The MvNormal object stores its data differently depending on how it’s defined. \Sigma may be stored as an array, a PDMat, a PDDiagMat, a ScalMat, a Vector, or a real-valued number. If the covariance matrix is stored in a compact form, a full k x k covariance matrix needs to be created before calling qsimvnv().

In addition, there are the MvNoralCannon types, which store the potential vector \mathbf{h} and precision matrix \mathbf{J} instead of \mu and \Sigma. The MvNormalCannon types has just as many variations as the MvNormal type.

If you look at function fit_mle() in MvNormal.jl, you’ll see all of the different cases that need to be covered. There’s a lot in there I don’t understand – objects and type system in general – but also objects like MvNormalKnownCov.

I thinking adding it to StatsFun.jl is a lot more manageable – more of the work of forming a \Sigma with the proper integration limits is put on the user.

Yeah, sorting out those front-end issues is secondary. It will all resolve to a function like what you have in the end.

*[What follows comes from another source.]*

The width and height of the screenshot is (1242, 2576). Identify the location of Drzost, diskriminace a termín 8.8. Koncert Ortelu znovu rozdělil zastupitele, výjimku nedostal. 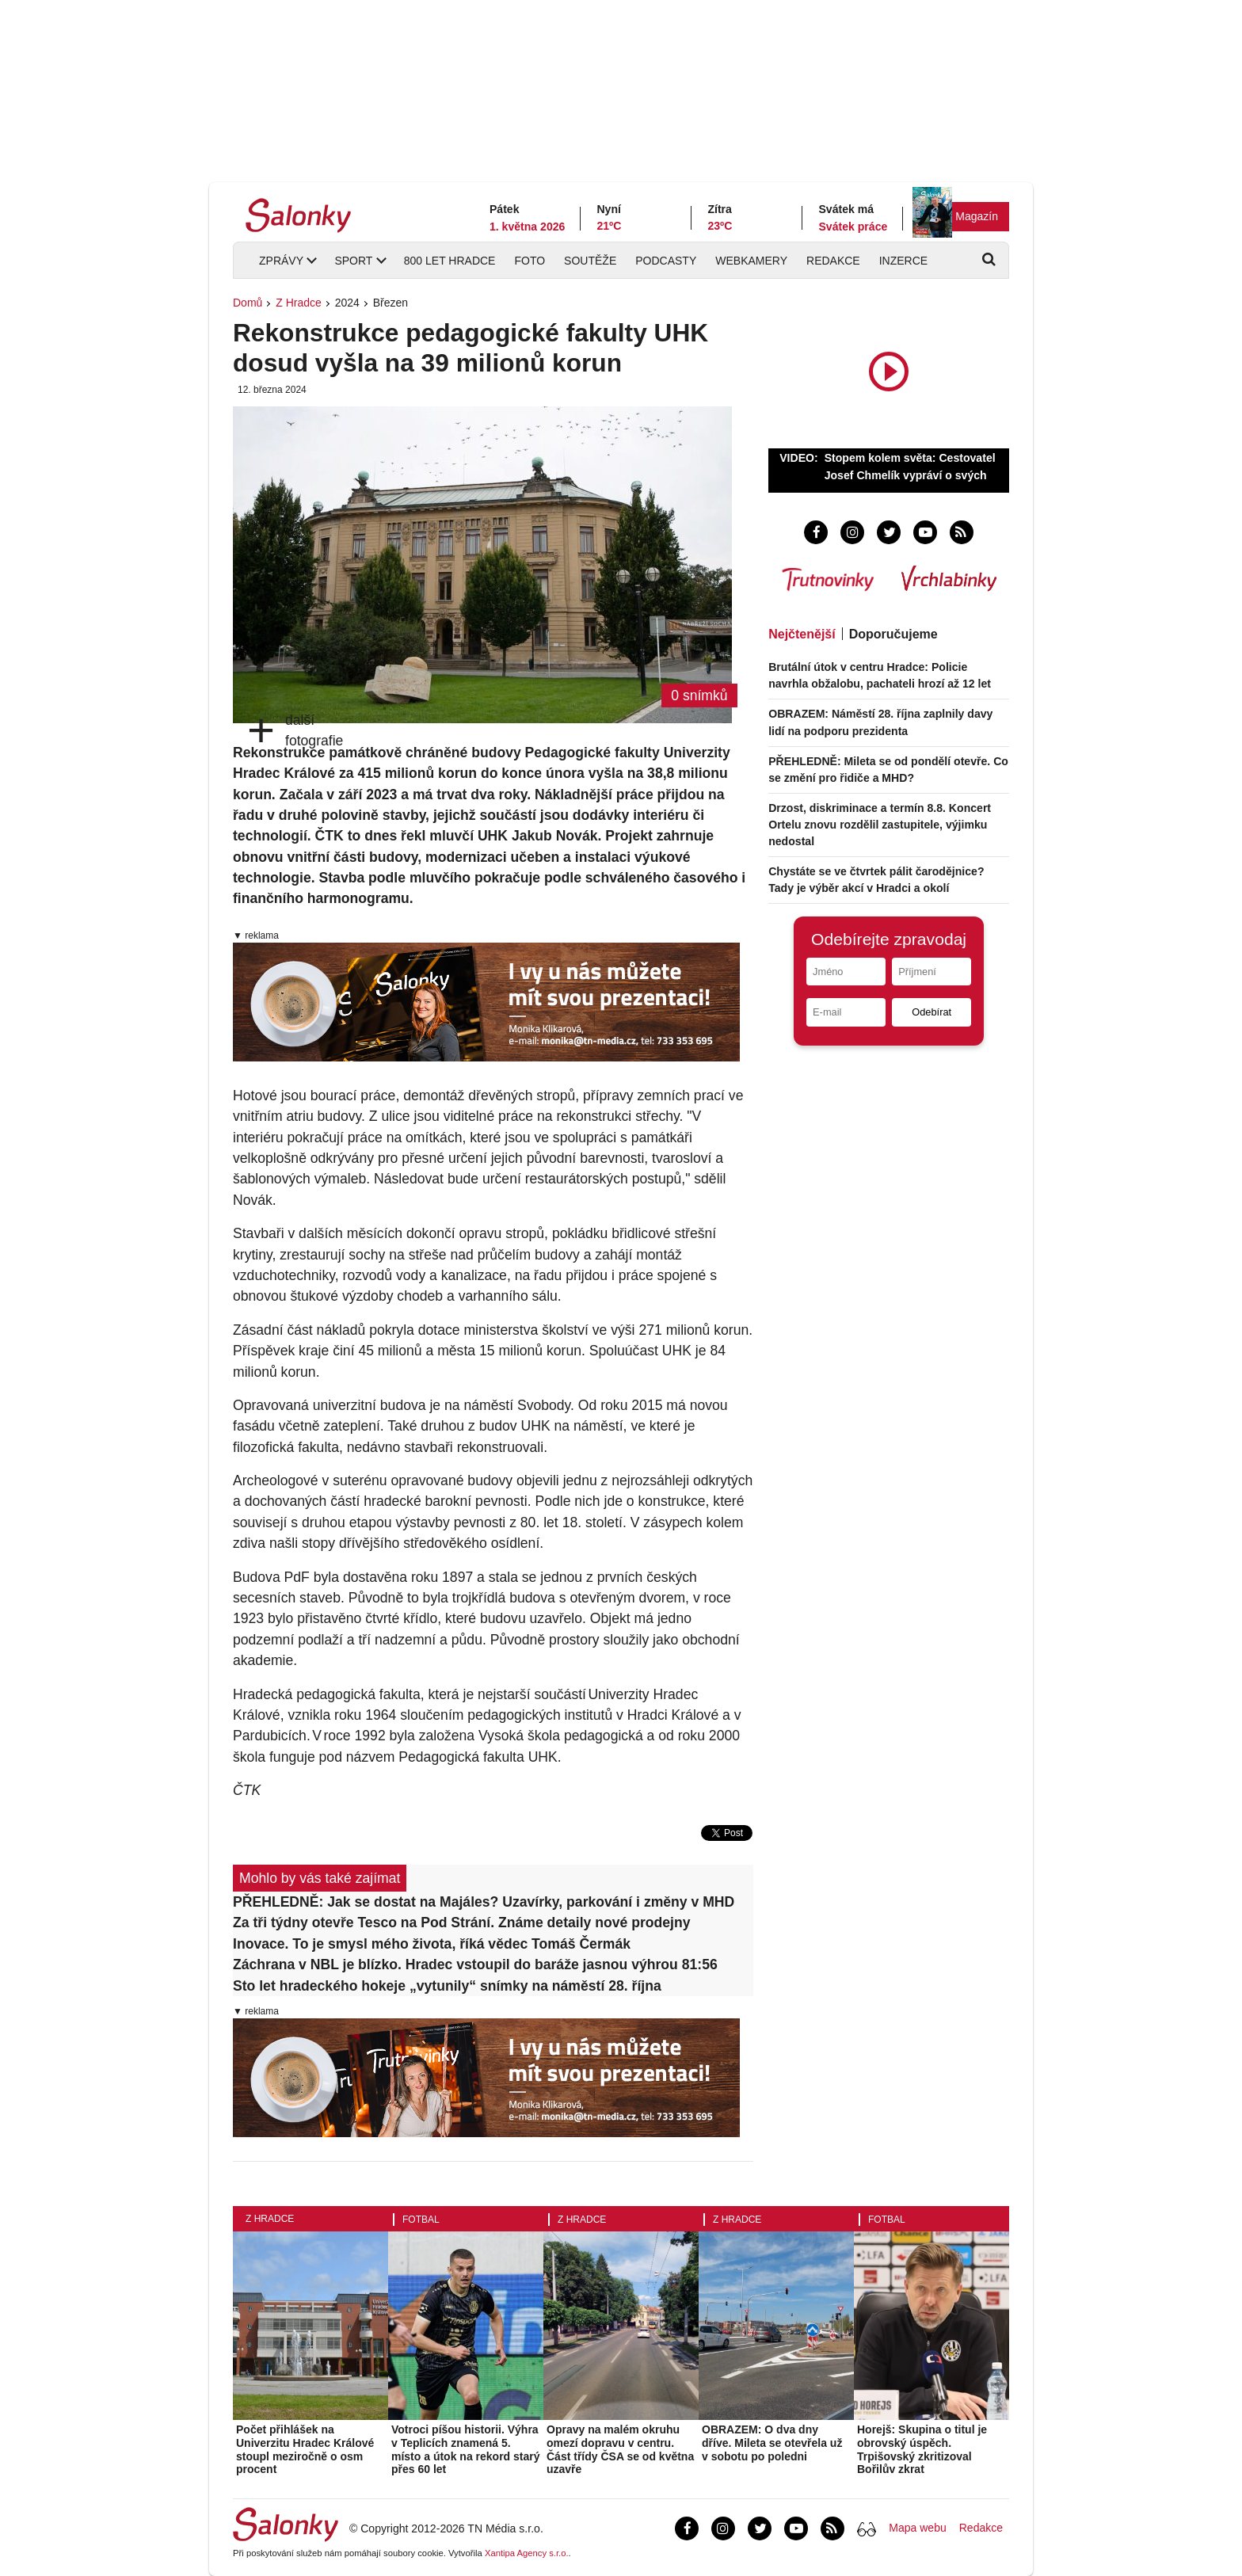
(879, 825).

It’s true that doing a good job isn’t that simple, but to unblock yourself, you could start by simplifying the problem to avoid dealing with types you don’t understand:

function cdf(d::MvNormal, x::AbstractArray)
    mu = Vector(d.μ)
    sigma = Matrix(d.Σ)
    # YOUR CODE HERE USES mu AND sigma

Eventually you’d likely need to handle all of the complexity, but you could make progress by simplifying the problem to a narrower space that you’re comfortable operating in and then gradually increasing complexity to provide the performance/accuracy you’d lose through the simplification.

I don’t contribute to Distributions.jl anymore and can’t speak to how much support you could rely on from the current maintainers, but I suspect blocking on support from a volunteer partner is likely to slow you down substantially more than trying to fumble your way through things and making mistakes that will eventually teach you how to do things through simple trial and error.

All that said, I think @johnczito’s approach is a good one – it’s another simplification that will help you get unblocked.

1 Like

Just stumbled on this issue. I’d be really good if your implementation was made widely available; I was looking for this at one point and I was disappointed not to find it. I can help out a little bit by looking at the code and suggesting how to make it more Julian and more ready for submission to StatsFun.jl. (Not that I’ve ever contibuted to StatsFun.jl, but, you know, general direction :slight_smile: ).
You’re welcome to ping me if/when you get the code onto github.

1 Like

Any update on this?

I’m very frustrated that cdf function in Distributions.jl does not have a method for multivariate distributions.

1 Like